#### Data provided:
☆ ☆ ☆ ☆ ☆ ☆ ☆
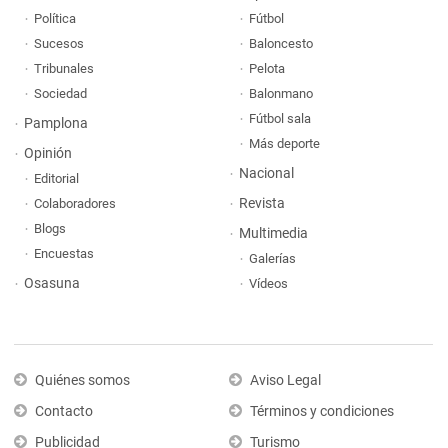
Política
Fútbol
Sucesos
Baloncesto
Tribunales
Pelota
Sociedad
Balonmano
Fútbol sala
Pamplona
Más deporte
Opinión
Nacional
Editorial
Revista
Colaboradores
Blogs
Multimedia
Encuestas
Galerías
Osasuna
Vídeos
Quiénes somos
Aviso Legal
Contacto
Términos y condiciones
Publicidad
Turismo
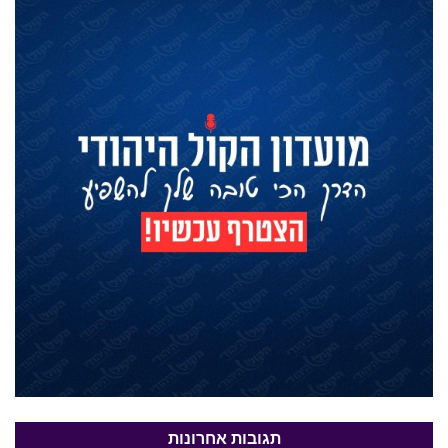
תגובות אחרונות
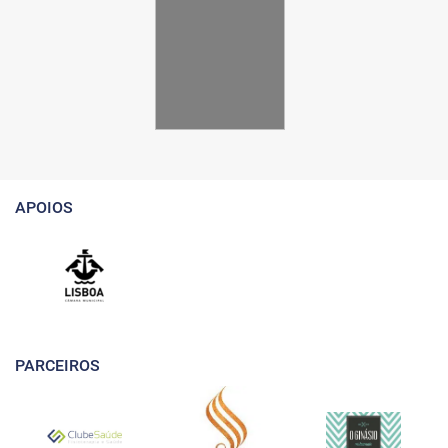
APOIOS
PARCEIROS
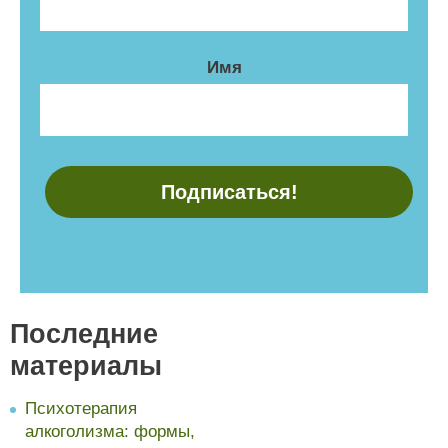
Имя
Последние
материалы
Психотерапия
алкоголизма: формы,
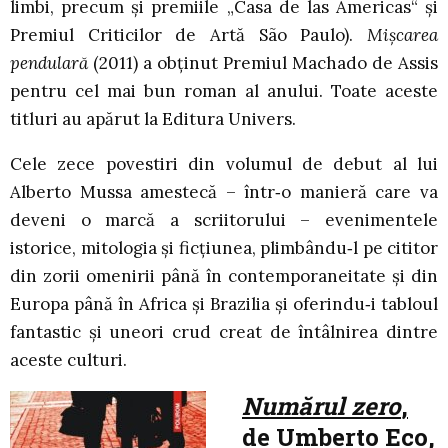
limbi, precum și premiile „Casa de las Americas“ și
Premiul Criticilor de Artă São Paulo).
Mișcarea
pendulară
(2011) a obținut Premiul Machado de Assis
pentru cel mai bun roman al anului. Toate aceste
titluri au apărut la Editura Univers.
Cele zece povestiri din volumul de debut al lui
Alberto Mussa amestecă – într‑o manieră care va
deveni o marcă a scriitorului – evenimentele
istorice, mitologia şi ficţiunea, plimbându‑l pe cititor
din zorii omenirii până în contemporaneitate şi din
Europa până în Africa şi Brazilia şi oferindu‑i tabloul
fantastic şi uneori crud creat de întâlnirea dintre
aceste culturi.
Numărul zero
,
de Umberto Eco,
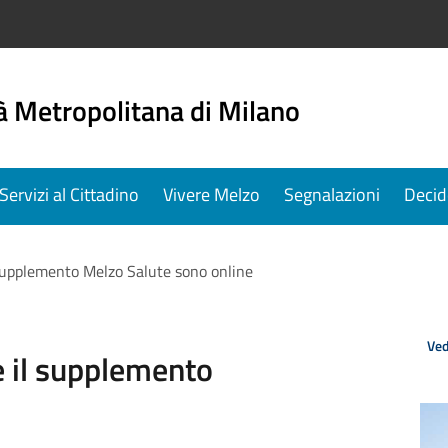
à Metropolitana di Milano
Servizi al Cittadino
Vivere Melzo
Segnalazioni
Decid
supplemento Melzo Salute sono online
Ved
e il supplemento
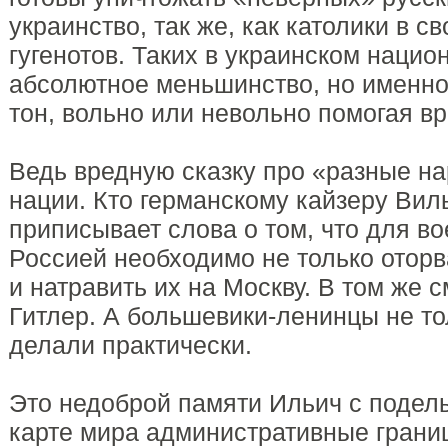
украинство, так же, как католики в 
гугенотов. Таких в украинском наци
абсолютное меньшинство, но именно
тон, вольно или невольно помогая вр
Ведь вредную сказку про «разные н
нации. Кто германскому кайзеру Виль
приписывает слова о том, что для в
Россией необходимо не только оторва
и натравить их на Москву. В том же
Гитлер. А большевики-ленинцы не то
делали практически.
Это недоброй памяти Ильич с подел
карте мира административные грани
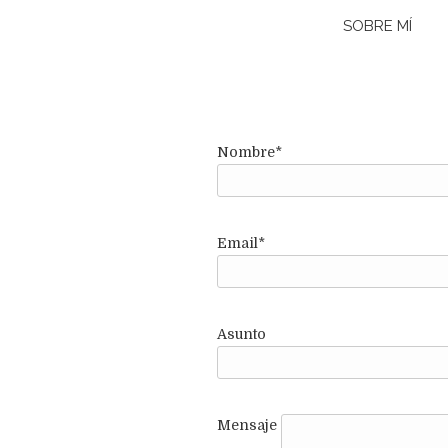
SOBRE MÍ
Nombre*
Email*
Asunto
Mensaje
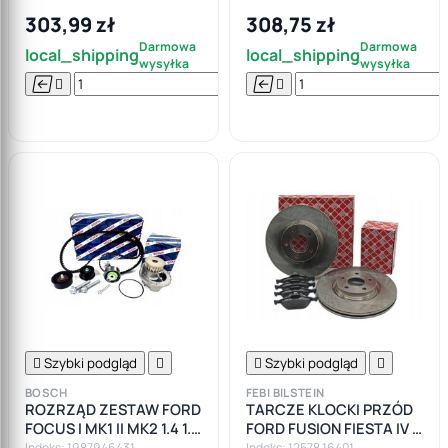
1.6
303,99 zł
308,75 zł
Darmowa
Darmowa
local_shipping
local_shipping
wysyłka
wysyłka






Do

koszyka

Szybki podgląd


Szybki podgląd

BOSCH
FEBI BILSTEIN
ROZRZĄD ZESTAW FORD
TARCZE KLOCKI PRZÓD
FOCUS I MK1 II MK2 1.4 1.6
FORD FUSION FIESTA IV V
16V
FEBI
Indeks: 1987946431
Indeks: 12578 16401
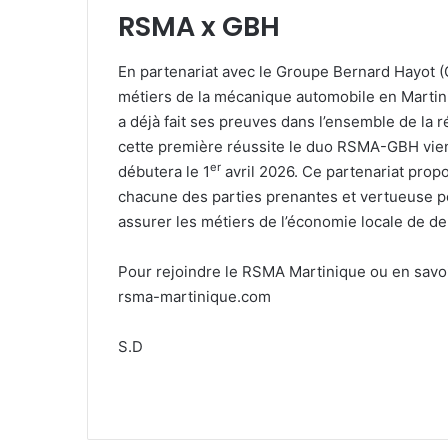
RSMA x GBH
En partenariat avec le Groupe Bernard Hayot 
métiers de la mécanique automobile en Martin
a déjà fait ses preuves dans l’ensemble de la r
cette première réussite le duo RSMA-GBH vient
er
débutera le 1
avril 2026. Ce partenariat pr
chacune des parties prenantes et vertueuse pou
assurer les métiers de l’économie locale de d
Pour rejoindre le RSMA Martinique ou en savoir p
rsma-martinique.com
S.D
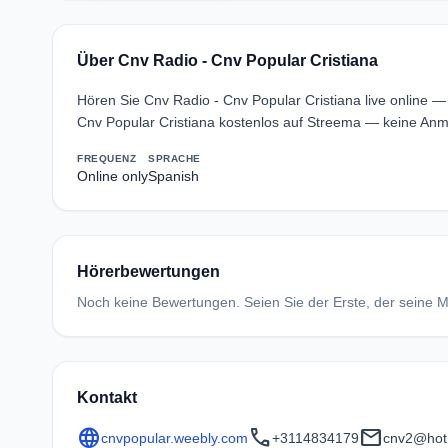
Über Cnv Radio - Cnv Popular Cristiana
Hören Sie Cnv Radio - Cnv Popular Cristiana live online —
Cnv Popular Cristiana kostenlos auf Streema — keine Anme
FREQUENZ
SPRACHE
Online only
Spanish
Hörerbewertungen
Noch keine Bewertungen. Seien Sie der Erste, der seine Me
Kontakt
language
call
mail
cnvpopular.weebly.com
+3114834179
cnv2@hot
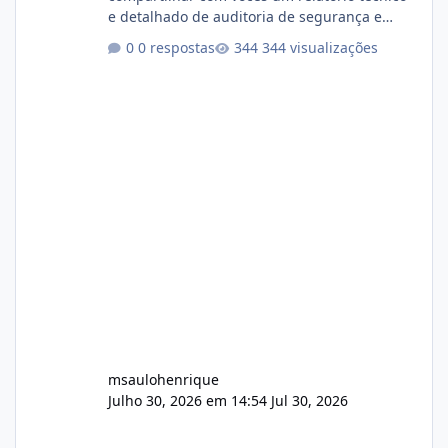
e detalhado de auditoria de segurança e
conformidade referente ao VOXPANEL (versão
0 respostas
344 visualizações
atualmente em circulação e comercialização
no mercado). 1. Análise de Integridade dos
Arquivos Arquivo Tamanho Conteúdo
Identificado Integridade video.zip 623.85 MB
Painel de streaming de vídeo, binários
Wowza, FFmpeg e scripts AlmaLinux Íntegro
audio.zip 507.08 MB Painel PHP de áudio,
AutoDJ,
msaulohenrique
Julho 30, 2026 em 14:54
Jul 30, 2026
☆ ☆ ☆ ☆ ☆ ☆ ☆
#### Task objective:
Look back over the records above. Reproduce exactly everything from the line with "din zorii omenirii" down to the line with "Это недоброй памяти Ильич с подел", inclusive, and leave the pictures out.

#### Answer for this exercise:
din zorii omenirii până în contemporaneitate şi din
Europa până în Africa şi Brazilia şi oferindu‑i tabloul
fantastic şi uneori crud creat de întâlnirea dintre
aceste culturi.
Numărul zero
,
de Umberto Eco,
à Metropolitana di Milano
Servizi al Cittadino
Vivere Melzo
Segnalazioni
Decid
supplemento Melzo Salute sono online
Ved
e il supplemento
украинство, так же, как католики в 
гугенотов. Таких в украинском наци
абсолютное меньшинство, но именно
тон, вольно или невольно помогая вр
Ведь вредную сказку про «разные н
нации. Кто германскому кайзеру Виль
приписывает слова о том, что для в
Россией необходимо не только оторва
и натравить их на Москву. В том же
Гитлер. А большевики-ленинцы не то
делали практически.
Это недоброй памяти Ильич с подел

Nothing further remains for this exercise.